Mother Anna Maria, 87, abbess emeritus of the cloistered monastery of the island of San Giulio, a community she had founded 46 years ago and led until last autumn
In 1973, together with some nuns, she settled on the island of San Giulio to begin the Benedictine community of Mater Ecclesiae. A stellar abbess who gave great witness to the heart of St Benedict and the Benedictine charism, Mother was able to discern many vocations to Mater Ecclesiae.
Mother Anna Maria was respected within Benedictine circles and in the Catholic Church. Commentators will note that Mother Anna Maria was woman of profound spirituality and great culture had a remarkable literary activity. She is the author of many works, particularly on Lectio Divina, but she is often remembered for her 1993 reflections for the Via Crucis at Rome’s Colosseum, written at the request of St. John Paul II.
Why do we need to know about the transitus of the Italian abbess? Mother Anna Maria is an example to the Oblate and professed nun and monk to be faithful to one’s humanity, to attend to good culture and to practice Lectio Divina: to really know and love the Lord of Life.
May Our Lady with the angels and saints intercede for Mother Anna Maria.
Eternal memory.
Ite ad Joseph
Today is the Feast of St. Joseph. We know him to be the earthly father of Jesus, chaste spouse of the Blessed Virgin, a just and wise man, a man of obedience to the Divine Will, the patron of good and holy death, and the patron of the Universal Church. He is the patron saint of fathers.
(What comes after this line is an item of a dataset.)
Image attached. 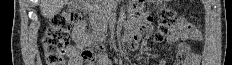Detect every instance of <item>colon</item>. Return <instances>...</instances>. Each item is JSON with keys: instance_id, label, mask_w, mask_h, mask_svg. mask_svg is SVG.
Listing matches in <instances>:
<instances>
[{"instance_id": "colon-1", "label": "colon", "mask_w": 232, "mask_h": 65, "mask_svg": "<svg viewBox=\"0 0 232 65\" xmlns=\"http://www.w3.org/2000/svg\"><path fill=\"white\" fill-rule=\"evenodd\" d=\"M157 17L158 30L154 34V42H162L169 36L177 22L174 11L164 0L154 1ZM80 13L74 9H69L55 15L50 20L49 28L43 37V48L45 53L46 65H65V47L69 42V30L75 23L81 22ZM184 52L187 46H181ZM96 60V51L87 49L82 53V61L86 65H92Z\"/></svg>"}]
</instances>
One priest said, St Joseph “provides the example of caring for God’s people on earth – that with a quiet patience and devoted obedience of service and love to those under his care.”
When it comes may we, too, die in the arms of Jesus and Mary with Joseph holding our hand. By example we strive to follow St Joseph to our Savior.
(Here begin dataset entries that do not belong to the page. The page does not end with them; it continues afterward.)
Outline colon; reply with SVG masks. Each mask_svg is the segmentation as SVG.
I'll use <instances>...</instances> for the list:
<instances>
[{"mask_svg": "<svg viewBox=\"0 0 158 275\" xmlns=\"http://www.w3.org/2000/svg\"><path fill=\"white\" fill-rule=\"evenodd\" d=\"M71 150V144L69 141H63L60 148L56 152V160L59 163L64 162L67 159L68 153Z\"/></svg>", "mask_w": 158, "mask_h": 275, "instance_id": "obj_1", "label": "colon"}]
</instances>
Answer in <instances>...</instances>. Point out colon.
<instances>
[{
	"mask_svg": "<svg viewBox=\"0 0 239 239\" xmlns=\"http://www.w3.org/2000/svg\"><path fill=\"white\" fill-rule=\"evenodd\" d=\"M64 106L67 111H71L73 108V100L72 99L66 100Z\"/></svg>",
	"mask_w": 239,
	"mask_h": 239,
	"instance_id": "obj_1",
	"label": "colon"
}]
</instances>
Let us recall what St. Alphonsus Liguori taught:
“We should, indeed, honor St. Joseph, since the Son of God himself was graciously pleased to honor him by calling him father. The Holy Scriptures speak of him as the father of Jesus. ‘His father and mother were marveling at the things spoken concerning Him’. Mary also used this name: ‘in sorrow your father and I have been seeking you’. If, then, the King of Kings was pleased to raise Joseph to so high a dignity, it is right on our part to endeavor to honor him as much as we can.”
St Cyril of Jerusalem
Today, we liturgically honor our father among the saints, Cyril, patriarch of Jerusalem. Cyril was listed as one of the fathers at the Second Ecumenical Council in 381 in Constantinople. He was pastor of the Holy City for nearly half a century, and twice suffered exile. He left a rich legacy in his Catechetical Lectures. He delivered these to those preparing for baptism at Easter and they gave form to the period we now call Lent. They contain a wealth of information about the rite of Baptism and the Eucharistic Liturgy where we find the earliest mention of the invocation of the Holy Spirit. The annual commemoration of Holy Week and Pascha formalized during his rule, thru the natural popularity of pilgrimages to Jerusalem, spread the basic structure of these sacred feasts throughout the entire Church. This is amply evident in the journal of Egeria whose visit occurred soon after Cyril’s death on this day in 386. (t:NS) St Cyril is a Doctor of the Church.
Those who are serious students of the Liturgy, Eastern or Western, have always loved the St Cyril’s work on the sacraments of initiation, among many other things. “Make your fold with the sheep; flee from the wolves: depart not from the Church”. I am grateful for St Cyril of Jerusalem!